Output all of the data exactly, keeping any images out of the copy.

Start of EXTRACTED ENTRIES

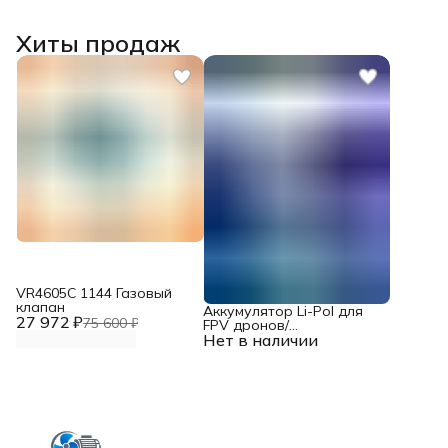
Хиты продаж
VR4605С 1144 Газовый
клапан
Аккумулятор Li-Pol для
27 972 ₽
75 600 ₽
FPV дронов/
Нет в наличии
квадрокоптеров 23,1 В,
10000 мАч, 370 ВТ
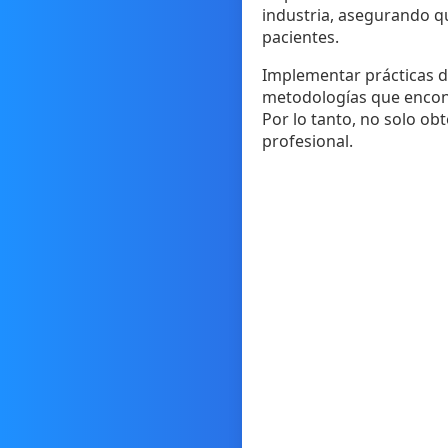
industria, asegurando q
pacientes.
Implementar prácticas d
metodologías que encontr
Por lo tanto, no solo ob
profesional.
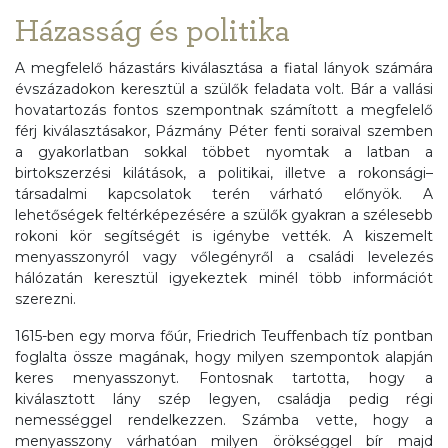
Házasság és politika
A megfelelő házastárs kiválasztása a fiatal lányok számára
évszázadokon keresztül a szülők feladata volt. Bár a vallási
hovatartozás fontos szempontnak számított a megfelelő
férj kiválasztásakor, Pázmány Péter fenti soraival szemben
a gyakorlatban sokkal többet nyomtak a latban a
birtokszerzési kilátások, a politikai, illetve a rokonsági–
társadalmi kapcsolatok terén várható előnyök. A
lehetőségek feltérképezésére a szülők gyakran a szélesebb
rokoni kör segítségét is igénybe vették. A kiszemelt
menyasszonyról vagy vőlegényről a családi levelezés
hálózatán keresztül igyekeztek minél több információt
szerezni.
1615-ben egy morva főúr, Friedrich Teuffenbach tíz pontban
foglalta össze magának, hogy milyen szempontok alapján
keres menyasszonyt. Fontosnak tartotta, hogy a
kiválasztott lány szép legyen, családja pedig régi
nemességgel rendelkezzen. Számba vette, hogy a
menyasszony várhatóan milyen örökséggel bír majd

End of EXTRACTED ENTRIES

_EXERCISE OUTPUT_
Хиты продаж
VR4605С 1144 Газовый
клапан
Аккумулятор Li-Pol для
27 972 ₽
75 600 ₽
FPV дронов/
Нет в наличии
квадрокоптеров 23,1 В,
10000 мАч, 370 ВТ
industria, asegurando q
pacientes.
Implementar prácticas d
metodologías que encontr
Por lo tanto, no solo ob
profesional.
Házasság és politika
A megfelelő házastárs kiválasztása a fiatal lányok számára
évszázadokon keresztül a szülők feladata volt. Bár a vallási
hovatartozás fontos szempontnak számított a megfelelő
férj kiválasztásakor, Pázmány Péter fenti soraival szemben
a gyakorlatban sokkal többet nyomtak a latban a
birtokszerzési kilátások, a politikai, illetve a rokonsági–
társadalmi kapcsolatok terén várható előnyök. A
lehetőségek feltérképezésére a szülők gyakran a szélesebb
rokoni kör segítségét is igénybe vették. A kiszemelt
menyasszonyról vagy vőlegényről a családi levelezés
hálózatán keresztül igyekeztek minél több információt
szerezni.
1615-ben egy morva főúr, Friedrich Teuffenbach tíz pontban
foglalta össze magának, hogy milyen szempontok alapján
keres menyasszonyt. Fontosnak tartotta, hogy a
kiválasztott lány szép legyen, családja pedig régi
nemességgel rendelkezzen. Számba vette, hogy a
menyasszony várhatóan milyen örökséggel bír majd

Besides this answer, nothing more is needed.